SUPPLIED DATA

= = =

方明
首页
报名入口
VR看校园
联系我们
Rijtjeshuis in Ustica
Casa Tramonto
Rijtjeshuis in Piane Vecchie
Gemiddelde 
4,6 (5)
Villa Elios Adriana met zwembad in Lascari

= = =

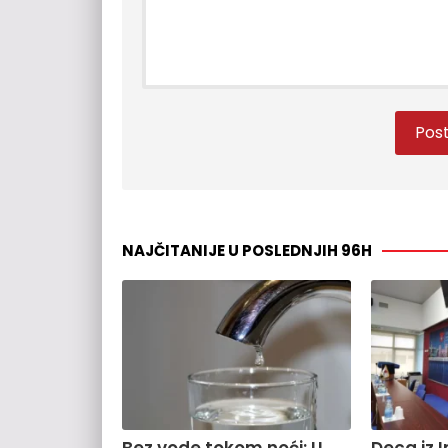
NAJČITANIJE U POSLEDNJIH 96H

= = =

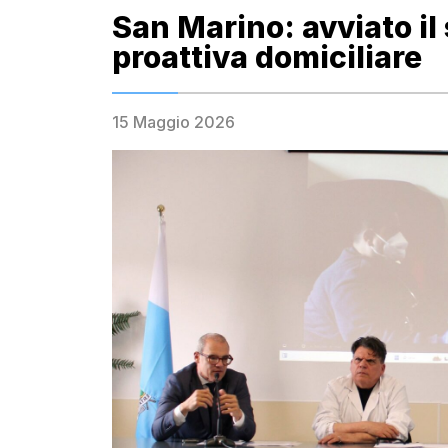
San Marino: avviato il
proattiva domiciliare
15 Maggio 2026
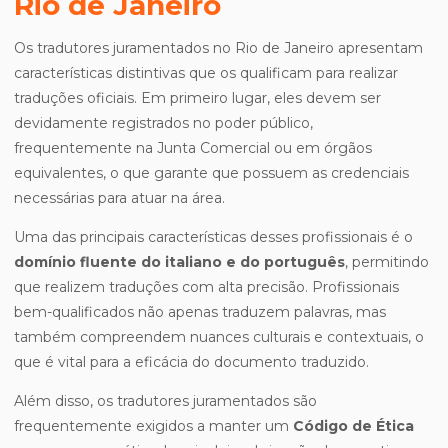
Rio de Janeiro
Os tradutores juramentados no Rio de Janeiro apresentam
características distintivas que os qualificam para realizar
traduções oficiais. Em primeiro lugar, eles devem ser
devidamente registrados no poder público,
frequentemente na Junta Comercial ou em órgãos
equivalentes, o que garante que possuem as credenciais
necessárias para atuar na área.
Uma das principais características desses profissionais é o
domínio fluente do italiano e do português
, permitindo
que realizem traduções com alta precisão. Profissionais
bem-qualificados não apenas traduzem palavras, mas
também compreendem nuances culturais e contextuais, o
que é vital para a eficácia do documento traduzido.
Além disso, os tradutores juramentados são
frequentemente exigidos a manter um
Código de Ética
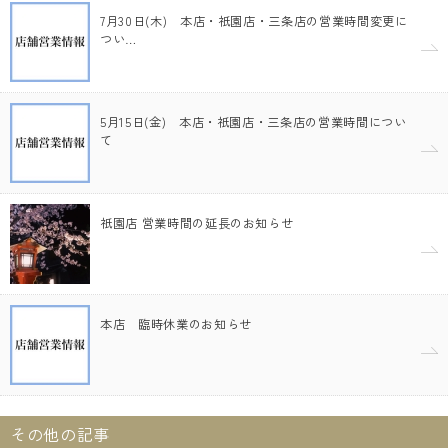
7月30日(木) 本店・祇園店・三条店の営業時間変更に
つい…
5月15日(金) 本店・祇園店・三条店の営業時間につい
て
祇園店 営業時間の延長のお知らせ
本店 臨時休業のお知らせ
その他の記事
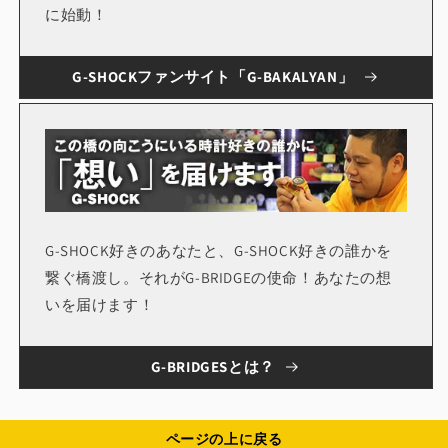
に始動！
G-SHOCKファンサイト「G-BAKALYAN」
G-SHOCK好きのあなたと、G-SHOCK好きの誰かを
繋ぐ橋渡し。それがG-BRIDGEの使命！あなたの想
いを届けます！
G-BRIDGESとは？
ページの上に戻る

= = =

WHAT YOU NEED TO DO
Each line above that contains "traduções" counts once; report the total of such lines and nothing more.

EXERCISE RESPONSE
2